Sunday, March 27, 2011

Designers Love Their Thumbnails

















This past Tuesday, my class and I went on our second field trip into the city, this time to Foodlnk's R&D facility, on Joseph Avenue. It's exciting to be collecting so much great data for the ROC2020 project. However, our ultimate task is not just to collect the data, but to communicate it in an engaging way. How do we get from here to there?

Here's what we found on Tuesday. Foodlink, as you may know, is a food bank in Rochester that provides emergency food to eleven counties in the region. But their long-term goal is to transform the regional food system so that emergency food won't be needed. This means heavy investment in R&D.

We visited their Skunk Works and talked with some impressive people about the transformative work they are doing there. Previously a bottling facility for Pepsi, it holds three social business start-ups focused on the following goals: provide healthy food for school kids; train and place Rochester citizens in green jobs; and convert food waste (of which Foodlink has an endless supply) into green fuel, compost, and animal feed.

To try to make sense of all this data, on Thursday we came back to the RIT Innovation Center and started a knowledge-sharing session, in which we wrote down every current urban innovation that we had discovered through our primary and secondary research. Then we took all of these innovations - each one written on an individual post-it - and began sorting them into an affinity diagram. Then the students each chose two innovations that resonate with them. And finally, we embarked on the task of figuring out how to communicate these innovations in an engaging way.

What may separate design processes from processes in other disciplines is that it generates hundreds of ideas each step of the way.
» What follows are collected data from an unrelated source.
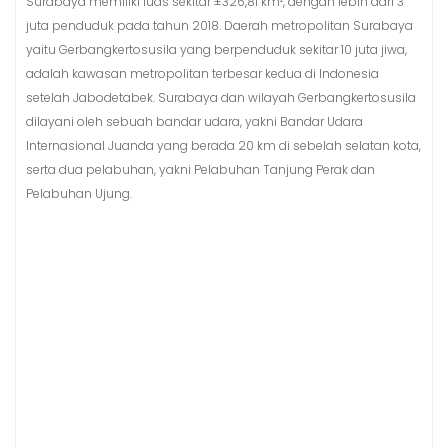
Surabaya memiliki luas sekitar ±326,81 km², dengan lebih dari 3
juta penduduk pada tahun 2018. Daerah metropolitan Surabaya
yaitu Gerbangkertosusila yang berpenduduk sekitar 10 juta jiwa,
adalah kawasan metropolitan terbesar kedua di Indonesia
setelah Jabodetabek. Surabaya dan wilayah Gerbangkertosusila
dilayani oleh sebuah bandar udara, yakni Bandar Udara
Internasional Juanda yang berada 20 km di sebelah selatan kota,
serta dua pelabuhan, yakni Pelabuhan Tanjung Perak dan
Pelabuhan Ujung.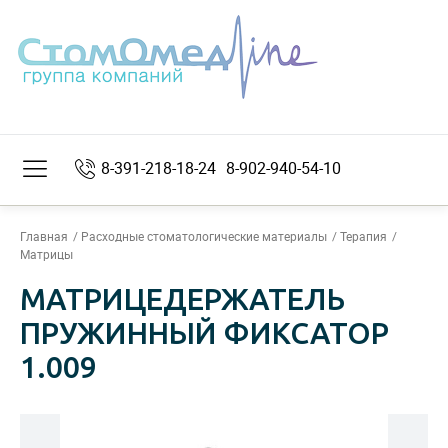
8-391-218-18-24
8-902-940-54-10
Главная
Расходные стоматологические материалы
Терапия
Матрицы
МАТРИЦЕДЕРЖАТЕЛЬ
ПРУЖИННЫЙ ФИКСАТОР
1.009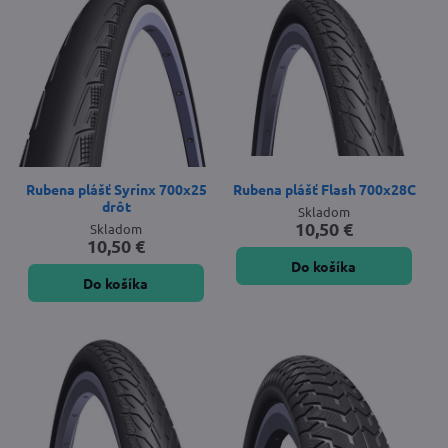
Rubena plášť Syrinx 700x25
Rubena plášť Flash 700x28C
drôt
Skladom
10,50 €
Skladom
10,50 €
Do košíka
Do košíka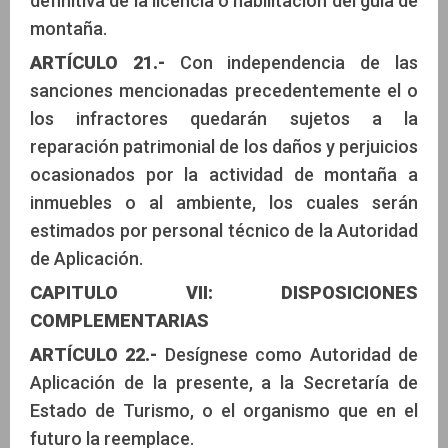
definitiva de la licencia o habilitación del guía de
montaña.
ARTÍCULO 21.-
Con independencia de las
sanciones mencionadas precedentemente el o
los infractores quedarán sujetos a la
reparación patrimonial de los daños y perjuicios
ocasionados por la actividad de montaña a
inmuebles o al ambiente, los cuales serán
estimados por personal técnico de la Autoridad
de Aplicación.
CAPITULO VII: DISPOSICIONES
COMPLEMENTARIAS
ARTÍCULO 22.-
Desígnese como Autoridad de
Aplicación de la presente, a la Secretaría de
Estado de Turismo, o el organismo que en el
futuro la reemplace.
The rationale behind this process is that if we generate hundred of ideas, then we increase the chances of finding a truly innovative one. Think of a photographer and how many pictures she takes to get that perfect shot. Or a film maker and the hundreds of hours of footage she shoots toward the end of delivering a two-hour film. The same principle applies to design. Go for quantity and select the best for further development.

This is where thumbnails come in. At the beginning of a project, designers generate hundreds of little sketches, a visual brainstorm of ideas caught on paper. Thumbnails are small, no larger than one inch by one inch. Once we have enough thumbnails, the next step is to choose a few of them for further development. If the deliverable is a poster, and in this case it is, we choose three thumbs to develop into rough comprehensives. Again, we don't choose one thumbnail that we think is the best; we choose, instead, a few options that show the most potential.
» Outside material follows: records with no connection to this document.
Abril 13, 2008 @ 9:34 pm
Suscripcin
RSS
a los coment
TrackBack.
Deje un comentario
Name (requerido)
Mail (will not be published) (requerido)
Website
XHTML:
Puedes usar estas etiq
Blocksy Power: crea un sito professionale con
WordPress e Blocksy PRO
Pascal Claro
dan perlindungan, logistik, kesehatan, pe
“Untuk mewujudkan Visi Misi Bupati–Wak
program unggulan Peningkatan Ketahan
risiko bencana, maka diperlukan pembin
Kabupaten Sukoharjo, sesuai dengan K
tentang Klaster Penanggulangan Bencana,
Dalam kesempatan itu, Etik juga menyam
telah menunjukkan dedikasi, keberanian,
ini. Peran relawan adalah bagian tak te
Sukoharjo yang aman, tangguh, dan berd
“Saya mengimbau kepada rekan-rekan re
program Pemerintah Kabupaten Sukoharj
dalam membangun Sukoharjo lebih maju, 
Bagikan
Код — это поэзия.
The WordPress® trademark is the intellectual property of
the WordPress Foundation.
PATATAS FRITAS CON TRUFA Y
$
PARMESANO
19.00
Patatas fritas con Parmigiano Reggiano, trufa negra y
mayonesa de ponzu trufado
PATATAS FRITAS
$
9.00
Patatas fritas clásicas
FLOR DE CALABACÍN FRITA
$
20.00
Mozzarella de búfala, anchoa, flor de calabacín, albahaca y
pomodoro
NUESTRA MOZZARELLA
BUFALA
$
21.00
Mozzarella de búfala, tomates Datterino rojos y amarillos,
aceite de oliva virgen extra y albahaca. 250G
If you look at the photos above, it's not clear that these designers are loving their thumbnails as I claim in the title of this post. That's because making thumbnails is hard. "Art is Work," claims one of my favorite illustrators, Milton Glaser. He is right. It is work. But while generating thumbnails can be an exhausting task, we eventually come to love them as evidence that remarkable ideas don’t just fall into our laps, but, rather, emerge from hard work.